Podiam lá falhar uma coisa daquelas!
No dia 5 de Outubro de 1889 (ainda não era feriado em Portugal) abriu o “Moulin Rouge”. O conde Henri de Toulouse-Lautrec-Monfa, muito senhor do seu nariz e de uma estatura moral de 1 metro e 52, compareceu. Obviamente acompanhado pelo seu novo amigo português, Fernando António.
— Sabe, Fernando, vou fazer um cartaz sobre o estabelecimento. Mas gosto de fazer as coisas calmamente. Só deve estar pronto daqui a uns dois anos...
E como conhaque era conhaque e trabalho era trabalho, Tê-Éle gostava de alternar, com vantagem nítida do lado do conhaque. O “petit monsieur” cedo se deixou embalar pelos torpores do álcool, já que a vida resolvera ser-lhe matreira.
— Sabe, Fernando, se as minhas pernas fossem um pouco mais compridas nunca teria sido pintor. O meu pai gostaria de me ver na carreira militar. Bah! Não se lhe pode ligar muito. Ele e a minha mãe são primos. Estava-se mesmo a ver que eu não podia sair normal.
Fernando António ouvia muito mais do que falava. Até porque o seu francês não era nada por aí além. Era mais “barra” em inglês, por causa de ter vivido na África do Sul.
Falar também não era o mais importante no dia de abertura do “Moulin Rouge”. Nicole Kidman, deslumbrante, excedeu todas as expectativas no seu número de sexo ao vivo com Tom Cruise e Ewan McGregor. Em delírio, Tê-Éle proclamou:
— Estão a ver? Dois rapazes pequenos em tamanho mas grandes em talento! Portugal é grande! Portugal é grande!
Fernando António agradeceu, fazendo notar, ainda assim, que Nicole era australiana, Cruise americano, McGregor escocês e o “Moulin Rouge” francês.

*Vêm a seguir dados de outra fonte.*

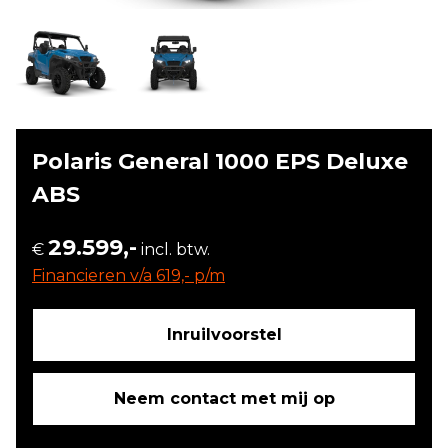
Polaris General 1000 EPS Deluxe
ABS
29.599,-
€
incl. btw.
Financieren v/a 619,- p/m
Inruilvoorstel
Neem contact met mij op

— Isso agora não interessa nada! País que tem o meu amigo como poeta só pode ser um grande país e dou-lhe as vivas que me apetecer! Viva Portugal! Viva a República!

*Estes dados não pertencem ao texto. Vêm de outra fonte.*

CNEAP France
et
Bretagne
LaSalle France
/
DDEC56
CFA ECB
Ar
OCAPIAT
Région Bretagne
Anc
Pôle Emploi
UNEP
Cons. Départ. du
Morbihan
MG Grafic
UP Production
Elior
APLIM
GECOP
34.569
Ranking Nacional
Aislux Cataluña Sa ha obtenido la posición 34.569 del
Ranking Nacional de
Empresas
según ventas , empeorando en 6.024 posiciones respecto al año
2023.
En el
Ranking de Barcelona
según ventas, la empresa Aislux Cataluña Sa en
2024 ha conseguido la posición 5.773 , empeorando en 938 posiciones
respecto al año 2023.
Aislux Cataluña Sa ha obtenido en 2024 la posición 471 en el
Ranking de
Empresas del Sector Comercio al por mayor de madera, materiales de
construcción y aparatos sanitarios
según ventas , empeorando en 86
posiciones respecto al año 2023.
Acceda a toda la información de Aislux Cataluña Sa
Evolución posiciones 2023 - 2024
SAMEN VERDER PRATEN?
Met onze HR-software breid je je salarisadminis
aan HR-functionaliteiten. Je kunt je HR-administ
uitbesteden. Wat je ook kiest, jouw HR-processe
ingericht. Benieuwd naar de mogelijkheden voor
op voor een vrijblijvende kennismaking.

Algumas horas e muitas garrafas de champanhe depois, Tê-Éle e Fernando António saíram abraçados, com o pintor impressionista muito impressionado com um catálogo sobre as rolinhas devassas de Paris.

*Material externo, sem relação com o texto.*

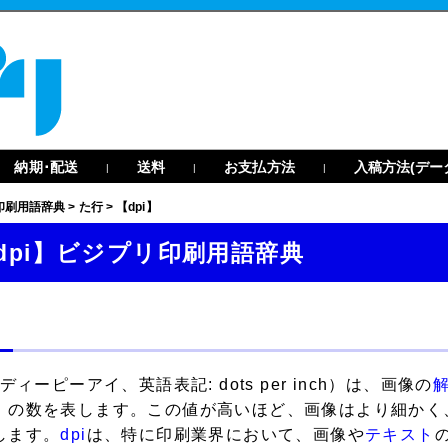
納期･配送
送料
お支払方法
入稿方法(デー
|
|
|
印刷用語辞典
>
た行
>
【dpi】
dpi】ビジプリ印刷用語辞典
i
ディーピーアイ、英語表記: dots per inch）は、画像の
）の数を表します。この値が高いほど、画像はより細かく
します。
dpi
は、特に印刷業界において、画像や
テキスト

— Olhe, Fernando, ouça-me com olhos de ver. A páginas tantas, melhor dizendo, a páginas 37 temos a Condessa de Charbannes, da Rue Delaborde, 46. Morda-me esta cena, por obséquio:
“Dizem os antigos historiadores que Nero estava determinado que todas as partes do seu corpo deviam ser defloradas e prostituídas. O seu exemplo foi seguido até aos dias correntes, mas duvidamos que tenha existido mais meritória discípula do que a senhora que ora referimos. Não existem mistérios do deboche que tenham segredos para ela; é o verdadeiro brinquedo do libertino que, nos seus mais selvagens sonhos e pesadelos de novidades eróticas e devassas posturas, jamais imaginou uma parceira mais adequada. É uma mulher baixa, corpulenta e bonita e parece ter cerca de trinta anos. Morena, com olhos intrigantes, boca ousada e boa figura, está bem preservada; e, quando vestida e à luz, parece ter pouco mais de vinte e cinco. Muitos amantes passaram já pelas suas coxas de marfim; príncipes e pobres já encheram a barriga, mas ela nunca pára. O dinheiro derrete-se nas suas mãos proporcionadas e viu-se tantas vezes despojada das suas mobílias que se tornou perita nos sofismas das leis relativas a inquilinos e senhorios. Apesar da vasta experiência, continua pronta a dar ouvidos a qualquer homem bem vestido e a sua surpreendente confiança na honestidade do sexo masculino leva-a a ser continuamente defraudada por gente sem escrúpulos. É grande amiga de Antoinette Duret e vão juntas à caça. O seu título de condessa é simplesmente fantástico”.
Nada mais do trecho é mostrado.